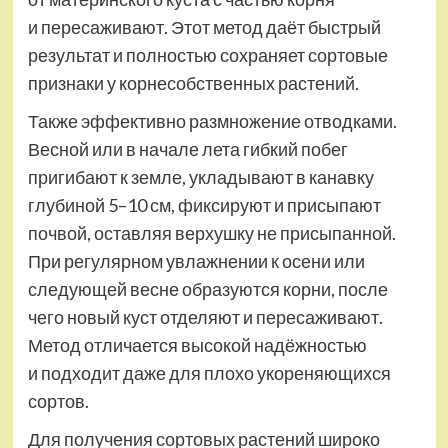
и пересаживают. Этот метод даёт быстрый
результат и полностью сохраняет сортовые
признаки у корне­собственных растений.
Также эффективно размножение отводками.
Весной или в начале лета гибкий побег
пригибают к земле, укладывают в канавку
глубиной 5–10 см, фиксируют и присыпают
почвой, оставляя верхушку не присыпанной.
При регулярном увлажнении к осени или
следующей весне образуются корни, после
чего новый куст отделяют и пересаживают.
Метод отличается высокой надёжностью
и подходит даже для плохо укореняющихся
сортов.
Для получения сортовых растений широко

::::::

#### What this task involves:
Your answer must consist of every line from the listing that holds the string "пересаживают".

#### Answer to this problem:
и пересаживают. Этот метод даёт быстрый
чего новый куст отделяют и пересаживают.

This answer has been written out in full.